→ Problem requirements: Please give nothing except the number of lines in the records below that include the word "eigener".

[Start of Attachment]

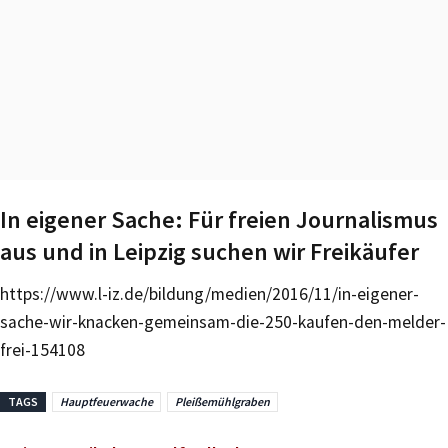
In eigener Sache: Für freien Journalismus
aus und in Leipzig suchen wir Freikäufer
https://www.l-iz.de/bildung/medien/2016/11/in-eigener-
sache-wir-knacken-gemeinsam-die-250-kaufen-den-melder-
frei-154108
TAGS
Hauptfeuerwache
Pleißemühlgraben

[End of Attachment]

→ Exercise answer: 2